Os pesquisadores receberam R$ 30 mil do CNPq – por meio de edital que vigorou de 2015 a 2017 – para condução dos estudos, aquisição de equipamentos e realização de testes. Ao longo do período, a equipe, formada por especialistas do sindicato, professores e 10 estudantes (entre bolsistas e voluntários) da Escola de Arquitetura da UFMG, visitou as indústrias e conheceu os processos.

“Muitos dos proprietários nem tinham noção da quantidade de serragem e pó gerados, já que despejavam em tambores e caçambas, sem qualquer controle”, conta o professor.
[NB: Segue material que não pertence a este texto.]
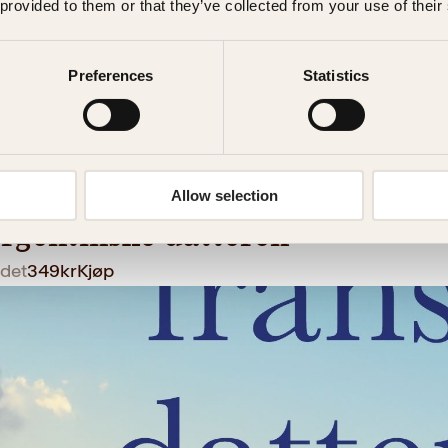
 provided to them or that they’ve collected from your use of their
Preferences
Statistics
ane
Allow selection
rgentinske datteren
det
349
kr
Kjøp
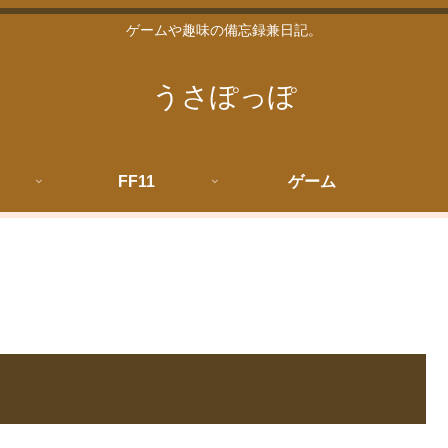
ゲームや趣味の備忘録兼日記。
うさぽっぽ
FF11
ゲーム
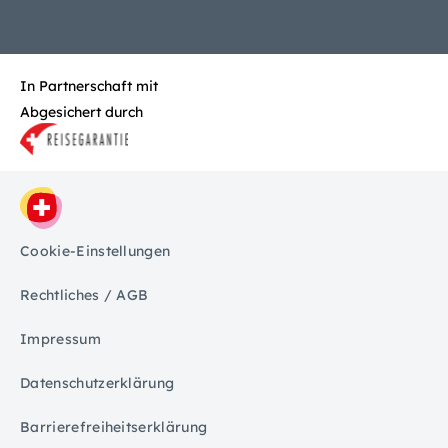
In Partnerschaft mit
Abgesichert durch
Cookie-Einstellungen
Rechtliches / AGB
Impressum
Datenschutzerklärung
Barrierefreiheitserklärung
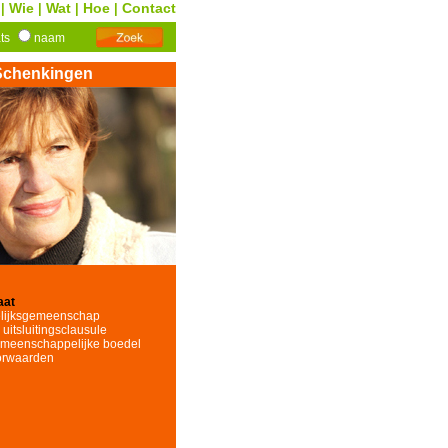
Wie
Wat
Hoe
Contact
|
|
|
|
ats
naam
Schenkingen
aat
elijksgemeenschap
uitsluitingsclausule
emeenschappelijke boedel
orwaarden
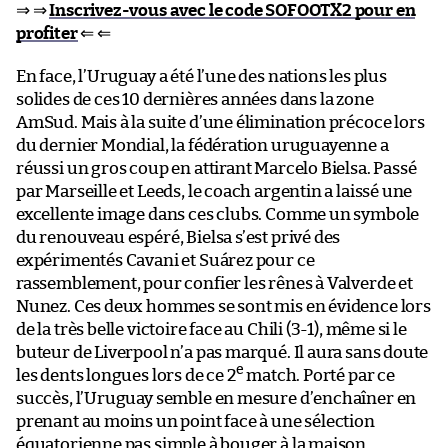
⇒ ⇒
Inscrivez-vous avec le code SOFOOTX2 pour en
profiter
⇐ ⇐
En face, l’Uruguay a été l’une des nations les plus
solides de ces 10 dernières années dans la zone
AmSud. Mais à la suite d’une élimination précoce lors
du dernier Mondial, la fédération uruguayenne a
réussi un gros coup en attirant Marcelo Bielsa. Passé
par Marseille et Leeds, le coach argentin a laissé une
excellente image dans ces clubs. Comme un symbole
du renouveau espéré, Bielsa s’est privé des
expérimentés Cavani et Suárez pour ce
rassemblement, pour confier les rênes à Valverde et
Nunez. Ces deux hommes se sont mis en évidence lors
de la très belle victoire face au Chili (3-1), même si le
buteur de Liverpool n’a pas marqué. Il aura sans doute
e
les dents longues lors de ce 2
match. Porté par ce
succès, l’Uruguay semble en mesure d’enchaîner en
prenant au moins un point face à une sélection
équatorienne pas simple à bouger à la maison.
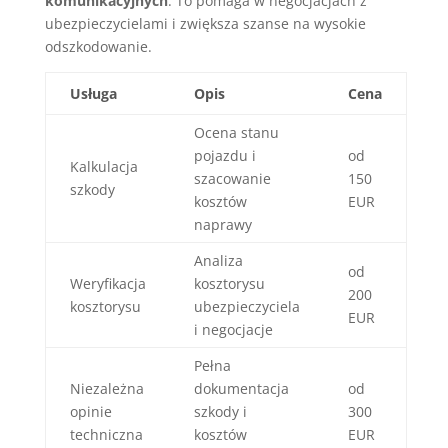
komunikacyjnych
. To pomaga w negocjacjach z
ubezpieczycielami i zwiększa szanse na wysokie
odszkodowanie.
Usługa
Opis
Cena
Ocena stanu
pojazdu i
od
Kalkulacja
szacowanie
150
szkody
kosztów
EUR
naprawy
Analiza
od
Weryfikacja
kosztorysu
200
kosztorysu
ubezpieczyciela
EUR
i negocjacje
Pełna
Niezależna
dokumentacja
od
opinie
szkody i
300
techniczna
kosztów
EUR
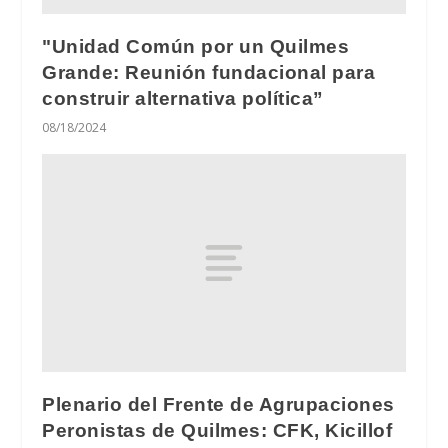
"Unidad Común por un Quilmes
Grande: Reunión fundacional para
construir alternativa política”
08/18/2024
Plenario del Frente de Agrupaciones
Peronistas de Quilmes: CFK, Kicillof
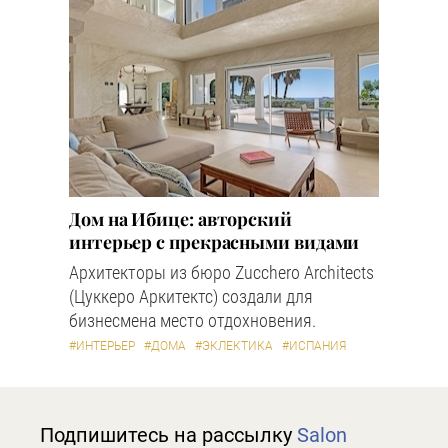
Дом на Ибице: авторский
интерьер с прекрасными видами
Архитекторы из бюро Zucchero Architects
(Цуккеро Аркитектс) создали для
бизнесмена место отдохновения.
#ИНТЕРЬЕР
#ДОМА
#ЭКЛЕКТИКА
#ИСПАНИЯ
Подпишитесь на рассылку
Salon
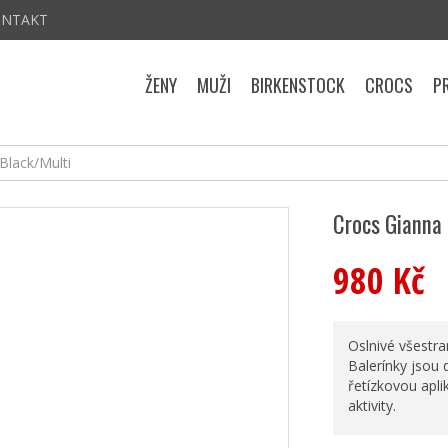
ONTAKT
ŽENY
MUŽI
BIRKENSTOCK
CROCS
P
Black/Multi
Crocs Gianna 
980 Kč
Oslnivé všestran
Balerínky jsou 
řetízkovou apli
aktivity.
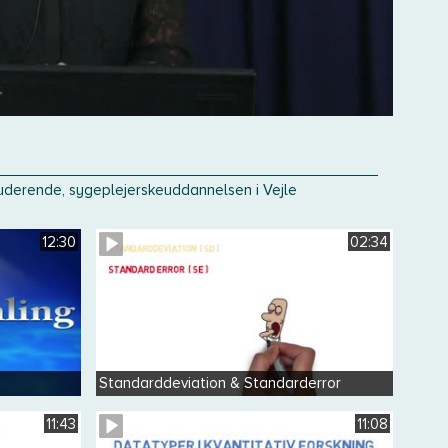
 studerende, sygeplejerskeuddannelsen i Vejle
12:30
02:34
Standarddeviation & Standarderror
11:43
11:08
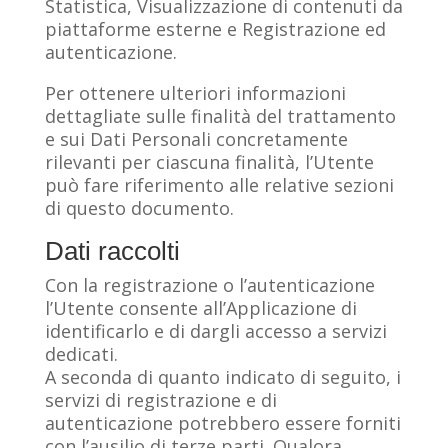
Statistica, Visualizzazione di contenuti da
piattaforme esterne e Registrazione ed
autenticazione.
Per ottenere ulteriori informazioni
dettagliate sulle finalità del trattamento
e sui Dati Personali concretamente
rilevanti per ciascuna finalità, l’Utente
può fare riferimento alle relative sezioni
di questo documento.
Dati raccolti
Con la registrazione o l’autenticazione
l’Utente consente all’Applicazione di
identificarlo e di dargli accesso a servizi
dedicati.
A seconda di quanto indicato di seguito, i
servizi di registrazione e di
autenticazione potrebbero essere forniti
con l’ausilio di terze parti. Qualora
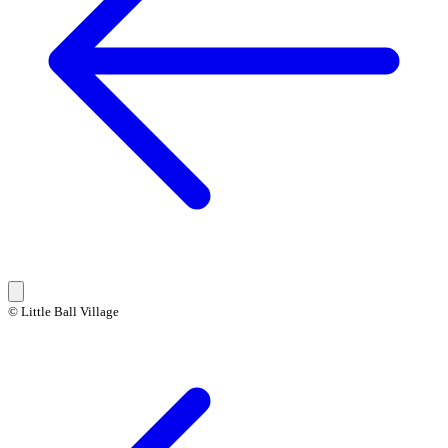
© Little Ball Village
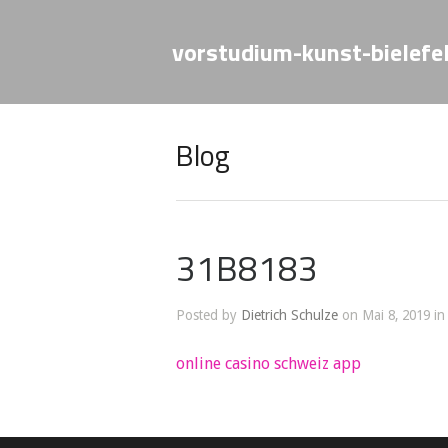
vorstudium-kunst-bielefe
Blog
31B8183
Posted by
Dietrich Schulze
on Mai 8, 2019 in
online casino schweiz app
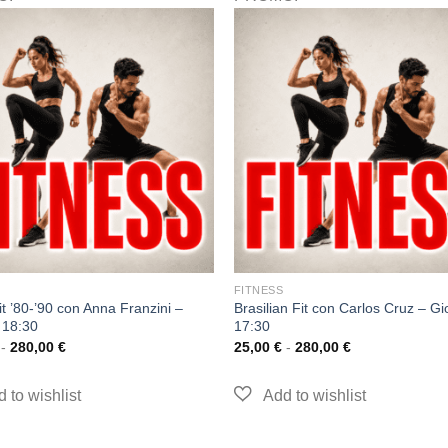
FITNESS
t ’80-’90 con Anna Franzini –
Brasilian Fit con Carlos Cruz – Gi
 18:30
17:30
-
280,00
€
25,00
€
-
280,00
€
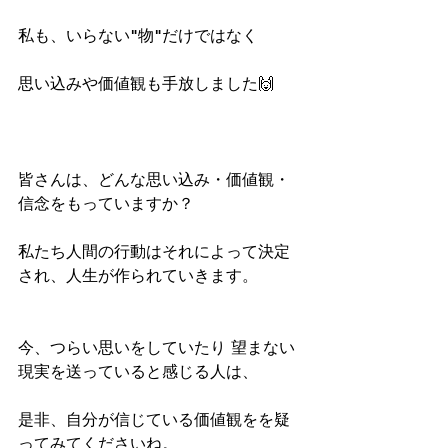
私も、いらない"物"だけではなく
思い込みや価値観も手放しました🙌
皆さんは、どんな思い込み・価値観・
信念をもっていますか？
私たち人間の行動はそれによって決定
され、人生が作られていきます。
今、つらい思いをしていたり 望まない
現実を送っていると感じる人は、
是非、自分が信じている価値観をを疑
ってみてくださいね。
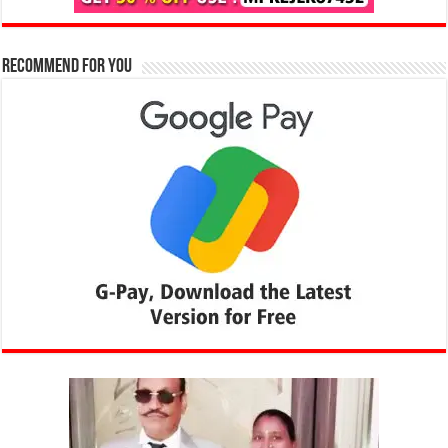
Recommend for You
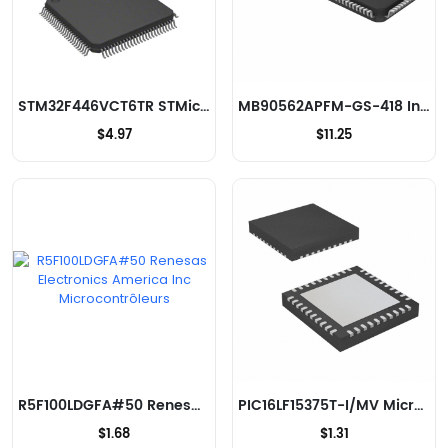
STM32F446VCT6TR STMicroelectronics Microcontrôleurs
MB90562APFM-GS-418 Infineon Technologies Microcontrôleurs
$4.97
$11.25
R5F100LDGFA#50 Renesas Electronics America Inc Microcontrôleurs
PIC16LF15375T-I/MV Microchip Technology Microcontrôleurs
$1.68
$1.31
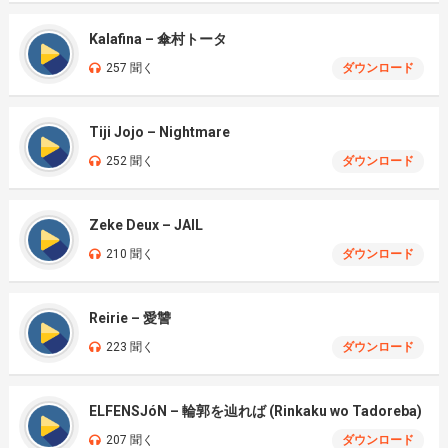
Kalafina – 傘村トータ
257 聞く
ダウンロード
Tiji Jojo – Nightmare
252 聞く
ダウンロード
Zeke Deux – JAIL
210 聞く
ダウンロード
Reirie – 愛讐
223 聞く
ダウンロード
ELFENSJóN – 輪郭を辿れば (Rinkaku wo Tadoreba)
207 聞く
ダウンロード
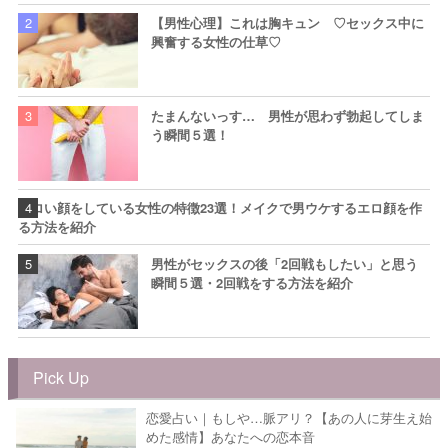
【男性心理】これは胸キュン ♡セックス中に
興奮する女性の仕草♡
たまんないっす… 男性が思わず勃起してしま
う瞬間５選！
エロい顔をしている女性の特徴23選！メイクで男ウケするエロ顔を作
る方法を紹介
男性がセックスの後「2回戦もしたい」と思う
瞬間５選・2回戦をする方法を紹介
Pick Up
恋愛占い｜もしや…脈アリ？【あの人に芽生え始
めた感情】あなたへの恋本音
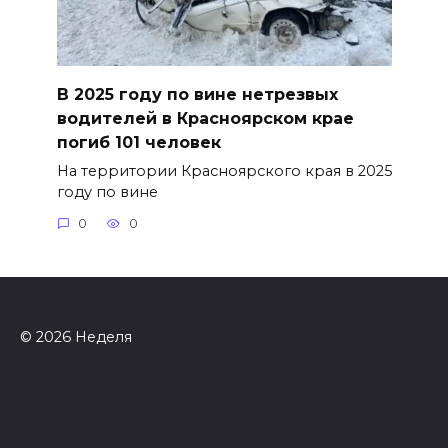
В 2025 году по вине нетрезвых
водителей в Красноярском крае
погиб 101 человек
На территории Красноярского края в 2025
году по вине
0
0
© 2026 Неделя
Conforme seus cálculos, um plano excepcional de corte (sem sobras de madeira) de uma chapa de MDF, com 1,5 cm de espessura, 183 cm de largura e 275 cm de comprimento, gera aproximadamente 1kg de pó. 

 Pequenas indústrias moveleiras podem reaproveitar o próprio resíduo para fabricar peças como encostos, pés ou banquinhos.

Glaucinei Rodrigues esclarece que o processo é adequado para a fabricação de produtos que saem prontos da prensa, o que é vantajoso por não exigir processos de usinagem, evitando, portanto, a geração de mais resíduos. Ainda de acordo com o professor, a tecnologia de transformação do pó de MDF em produtos está dominada. No caso da serragem como matéria-prima, ainda é necessário desenvolver um desmoldante que possibilite a retirada dos objetos da prensa sem danificá-los. Em 2018, o vínculo com o CNPq foi renovado, e a pesquisa receberá mais R$ 37 mil até 2021.

O investimento relativamente baixo exigido pelo processo torna factível sua replicação até mesmo em marcenarias modestas, como explica Glaucinei Rodrigues: “Pequenas indústrias moveleiras podem reaproveitar o próprio resíduo para fabricar peças como encostos, pés ou banquinhos. Para isso, precisam adquirir somente o molde, a prensa e uma encoladeira de partículas de madeira. Além de retirar da natureza materiais agressivos, a solução também gera novos empregos e renda”, conclui o professor.